In this context, the stability of a spacetime \((\mathcal {M}, g)\) is understood as follows. First one finds the initial data \(d_g\) whose evolution under the Einstein field equations yields \((\mathcal {M}, g)\). Then, in the space of all allowed initial data, one considers neighbourhoods around \(d_g\) and checks whether their future developments yield metrics \(g^\prime \) such that “\(g^\prime \approx g\)”, in some sense. Depending on whether or not the neighbourhoods under consideration are infinitesimal or not, one is conducting then either a linear or non-linear stability analysis, respectively. For example, the Kerr family of spacetimes (\(\mathcal {M}, g_{M, a}\)) is a 2-parameter family of solutions of the Einstein field equations and contains the 1-parameter family of Schwarzschild solutions denoted by \(g_{M, 0}\). Within this family is also the Minkowski metric for which the metric can be represented as \(g_{0,0}\). Therefore, if a particular member \(g_{M, a}\) were generated by some initial data \(d_{M, a}\) and one considers another initial data within an infinitesimal neighbourhood of \(d_{M, a}\), which let us denote by \(d_{M + \delta M, a + \delta a}\), then if the future development of the latter \(g_{M + \delta M, a + \delta a}\) is such that \(|g_{M + \delta M, a + \delta a} - g_{M, a}| \ll 1\), then one can say that the spacetime \(g_{M, a}\) is linearly stable. If such a statement holds for all Ma, then one can argue that the family of Kerr spacetimes is linearly stable. To find the full extent of stability of a particular solution \(g_{M, a}\), one must conduct a non-linear stability analysis which requires one examine to the future developments of initial data chosen within arbitrary, non-infinitesimal neighbourhoods of \(d_{M, a}\). These issues of stability are extremely important, both from theoretical and astrophysical standpoints, and difficult to examine and thus far, significant progress has been made and the non-linear stability of the Minkowski spacetime [44] and the linear stability of the Schwarzschild spacetime [52] has been established, and it has also been shown that the Kerr family of spacetimes are mode stable [137]. For more detailed and excellent discussions on stability see [51].

Now, to restate all of these notions in the language of symplectic geometry, we need to define the conjugate momentum to q and identify the phase space of GR. For this, one requires an explicit notion of time, which has the implication that one can only consider spacetimes that are topologically of the form \(\Sigma \times \mathbb {R}\), where \(\Sigma \) is a 3-dimensional manifold of arbitrary, fixed topology and \(\mathbb {R}\) is time.

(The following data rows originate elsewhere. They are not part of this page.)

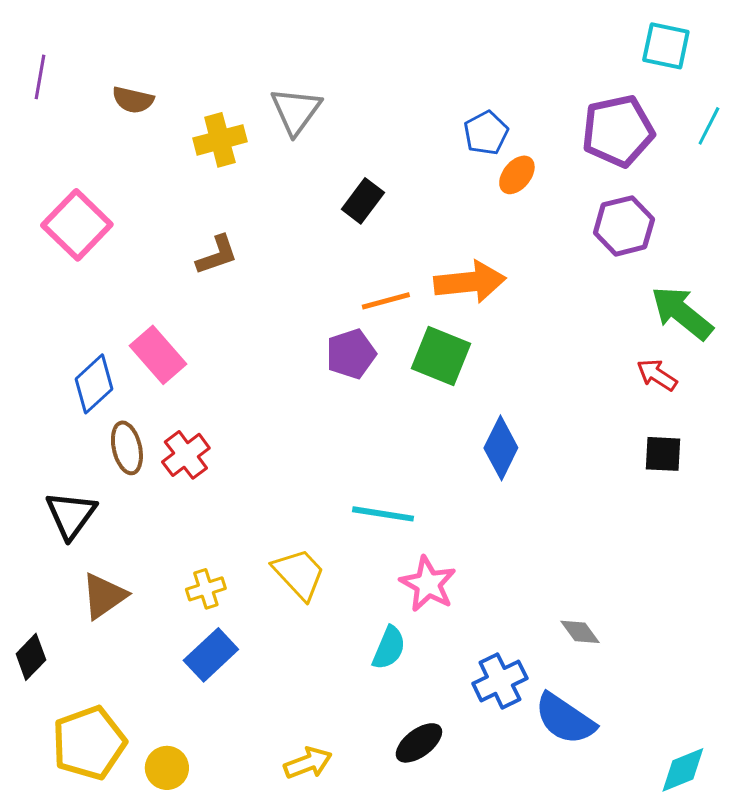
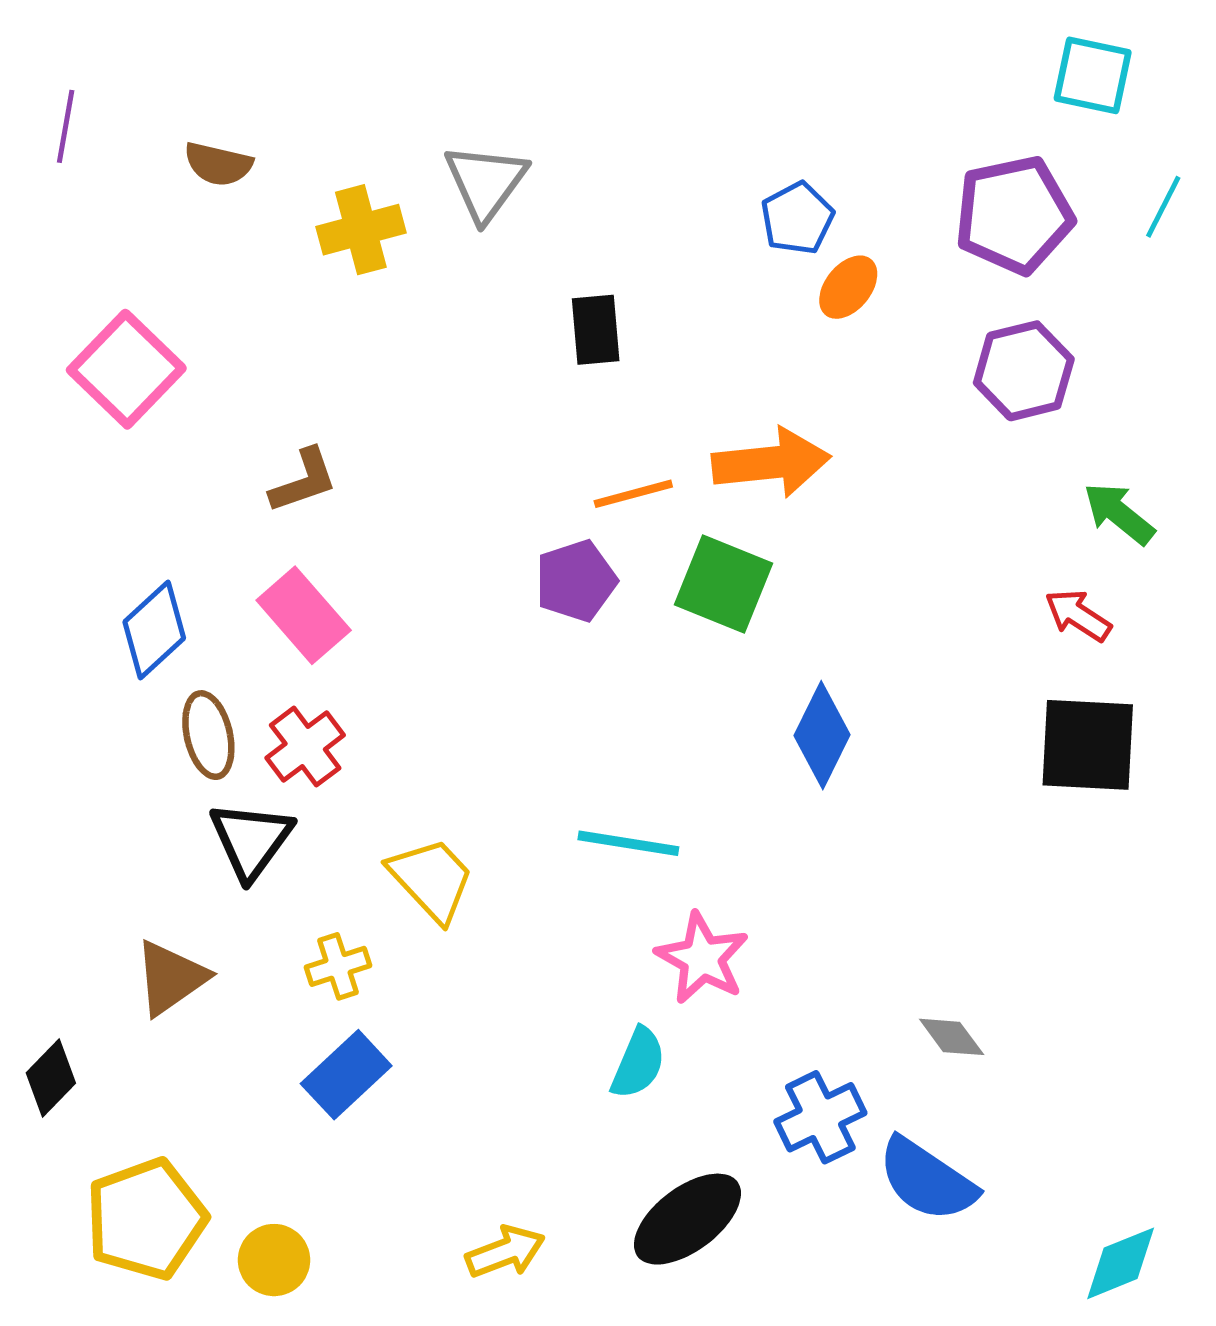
black rectangle: (363, 201) -> (596, 330), turned -42
brown L-shape: (217, 255) -> (304, 481), moved
green arrow: (682, 313) -> (1119, 514), size x0.7
pink rectangle: (158, 355) -> (304, 615), moved
black square: (663, 454) -> (1088, 745), size x1.6
black triangle: (71, 515) -> (251, 840), moved
yellow trapezoid: (299, 574) -> (432, 879), moved
black ellipse: (419, 743) -> (687, 1219), size x1.4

Due to the discussion presented above, this restriction is typically not considered a strong limitation. However, it is useful to remember that not all solutions of the Einstein field equations are globally hyperbolic. For example, the maximally extended Reissner–Nordstrom solution, representing the spacetime for a spherically symmetric charged particle, has a Cauchy horizon, i.e. there is a region from which there exist past directed causal curves that do not pass through any candidate Cauchy surface. Generally such solutions are discarded as being physically unrealistic since a desirable quality of physical theories is that they be deterministic and that there exist a one-to-one map between the initial state of motion and its trajectory (‘a continuous dependence of the evolution on initial data’). However, it is still unclear whether only globally hyperbolic spacetimes should be considered in GR [138]. Here however we will restrict ourselves to a discussion of the stability of only globally hyperbolic spacetimes.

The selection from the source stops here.